■ **TASK REQUIREMENTS**
Search the material below for lines containing the string "button", and copy every one you find.

■ **RECORD EXCERPTS**
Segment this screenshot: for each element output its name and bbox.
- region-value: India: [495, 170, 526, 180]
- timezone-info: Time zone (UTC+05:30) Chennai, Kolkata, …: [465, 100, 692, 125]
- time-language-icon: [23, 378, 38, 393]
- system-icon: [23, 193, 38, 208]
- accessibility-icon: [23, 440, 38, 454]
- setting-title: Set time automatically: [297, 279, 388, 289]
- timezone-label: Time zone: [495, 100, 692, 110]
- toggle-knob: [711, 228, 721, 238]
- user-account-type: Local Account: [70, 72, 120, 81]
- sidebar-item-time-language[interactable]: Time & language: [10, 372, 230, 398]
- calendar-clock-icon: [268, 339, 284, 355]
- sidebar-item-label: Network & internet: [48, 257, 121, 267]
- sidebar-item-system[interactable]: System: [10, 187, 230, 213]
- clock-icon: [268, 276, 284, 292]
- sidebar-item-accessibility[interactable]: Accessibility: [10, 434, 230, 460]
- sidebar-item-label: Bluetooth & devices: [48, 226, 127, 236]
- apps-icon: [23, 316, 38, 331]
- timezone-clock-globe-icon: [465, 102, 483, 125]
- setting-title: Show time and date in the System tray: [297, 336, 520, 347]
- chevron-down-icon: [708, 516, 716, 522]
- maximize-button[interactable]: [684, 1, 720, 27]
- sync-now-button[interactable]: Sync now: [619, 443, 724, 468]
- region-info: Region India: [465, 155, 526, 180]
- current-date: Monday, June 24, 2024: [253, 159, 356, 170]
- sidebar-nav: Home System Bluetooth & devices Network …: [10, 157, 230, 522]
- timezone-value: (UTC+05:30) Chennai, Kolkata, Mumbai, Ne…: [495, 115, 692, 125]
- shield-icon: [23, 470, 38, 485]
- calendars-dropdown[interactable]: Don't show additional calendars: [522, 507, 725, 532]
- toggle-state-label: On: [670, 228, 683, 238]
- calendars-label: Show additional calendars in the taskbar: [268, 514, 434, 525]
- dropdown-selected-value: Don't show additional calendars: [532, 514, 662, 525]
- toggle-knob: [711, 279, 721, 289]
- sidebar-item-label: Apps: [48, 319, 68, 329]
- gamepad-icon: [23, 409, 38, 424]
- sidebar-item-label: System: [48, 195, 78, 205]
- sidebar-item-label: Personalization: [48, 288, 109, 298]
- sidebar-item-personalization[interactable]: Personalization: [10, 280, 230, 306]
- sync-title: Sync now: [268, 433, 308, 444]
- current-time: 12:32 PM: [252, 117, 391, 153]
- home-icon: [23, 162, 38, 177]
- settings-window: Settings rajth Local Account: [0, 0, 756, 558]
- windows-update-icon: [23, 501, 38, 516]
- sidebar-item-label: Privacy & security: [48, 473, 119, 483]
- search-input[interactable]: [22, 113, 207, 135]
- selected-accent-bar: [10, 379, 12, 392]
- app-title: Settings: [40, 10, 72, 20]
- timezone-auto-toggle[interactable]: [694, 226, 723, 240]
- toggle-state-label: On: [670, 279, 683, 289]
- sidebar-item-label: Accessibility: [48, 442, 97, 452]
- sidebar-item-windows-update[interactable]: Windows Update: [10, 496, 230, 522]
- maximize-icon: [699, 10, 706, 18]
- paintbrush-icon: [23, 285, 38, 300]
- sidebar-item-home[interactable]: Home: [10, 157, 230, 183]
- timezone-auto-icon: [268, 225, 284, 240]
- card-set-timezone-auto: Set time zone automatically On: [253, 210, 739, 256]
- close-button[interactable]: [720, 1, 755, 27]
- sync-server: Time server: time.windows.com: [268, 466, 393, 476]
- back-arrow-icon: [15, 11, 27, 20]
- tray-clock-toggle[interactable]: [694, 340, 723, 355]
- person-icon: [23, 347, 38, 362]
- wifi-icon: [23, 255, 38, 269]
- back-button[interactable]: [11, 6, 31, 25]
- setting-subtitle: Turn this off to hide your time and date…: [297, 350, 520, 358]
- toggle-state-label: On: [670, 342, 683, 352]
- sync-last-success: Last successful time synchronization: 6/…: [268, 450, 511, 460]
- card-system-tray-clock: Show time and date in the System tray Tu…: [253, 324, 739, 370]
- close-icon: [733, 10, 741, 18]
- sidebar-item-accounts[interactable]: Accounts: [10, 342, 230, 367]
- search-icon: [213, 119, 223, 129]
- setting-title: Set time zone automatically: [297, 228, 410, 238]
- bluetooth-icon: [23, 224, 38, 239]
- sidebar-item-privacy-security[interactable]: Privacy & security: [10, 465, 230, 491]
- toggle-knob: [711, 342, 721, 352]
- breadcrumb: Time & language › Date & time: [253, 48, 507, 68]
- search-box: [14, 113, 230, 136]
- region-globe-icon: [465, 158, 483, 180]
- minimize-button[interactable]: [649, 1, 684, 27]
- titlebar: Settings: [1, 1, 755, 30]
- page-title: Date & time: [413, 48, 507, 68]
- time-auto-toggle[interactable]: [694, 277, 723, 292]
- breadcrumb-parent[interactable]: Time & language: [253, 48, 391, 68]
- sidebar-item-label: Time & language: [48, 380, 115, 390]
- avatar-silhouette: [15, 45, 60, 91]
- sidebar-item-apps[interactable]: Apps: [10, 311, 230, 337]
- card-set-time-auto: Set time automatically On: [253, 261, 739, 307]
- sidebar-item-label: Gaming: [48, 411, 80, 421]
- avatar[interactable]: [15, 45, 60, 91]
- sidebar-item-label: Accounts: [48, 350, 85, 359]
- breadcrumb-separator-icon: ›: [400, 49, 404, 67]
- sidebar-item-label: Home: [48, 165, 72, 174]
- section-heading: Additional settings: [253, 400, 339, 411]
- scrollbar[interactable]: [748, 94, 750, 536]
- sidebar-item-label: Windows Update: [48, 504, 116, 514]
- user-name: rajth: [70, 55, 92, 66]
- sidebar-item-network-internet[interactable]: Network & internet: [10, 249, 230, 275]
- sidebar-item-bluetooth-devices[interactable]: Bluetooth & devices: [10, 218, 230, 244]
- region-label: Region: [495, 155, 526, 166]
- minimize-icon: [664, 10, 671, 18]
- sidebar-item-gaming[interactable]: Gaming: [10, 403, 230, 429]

■ **RESULT BELOW**
- maximize-button[interactable]: [684, 1, 720, 27]
- sync-now-button[interactable]: Sync now: [619, 443, 724, 468]
- close-button[interactable]: [720, 1, 755, 27]
- back-button[interactable]: [11, 6, 31, 25]
- minimize-button[interactable]: [649, 1, 684, 27]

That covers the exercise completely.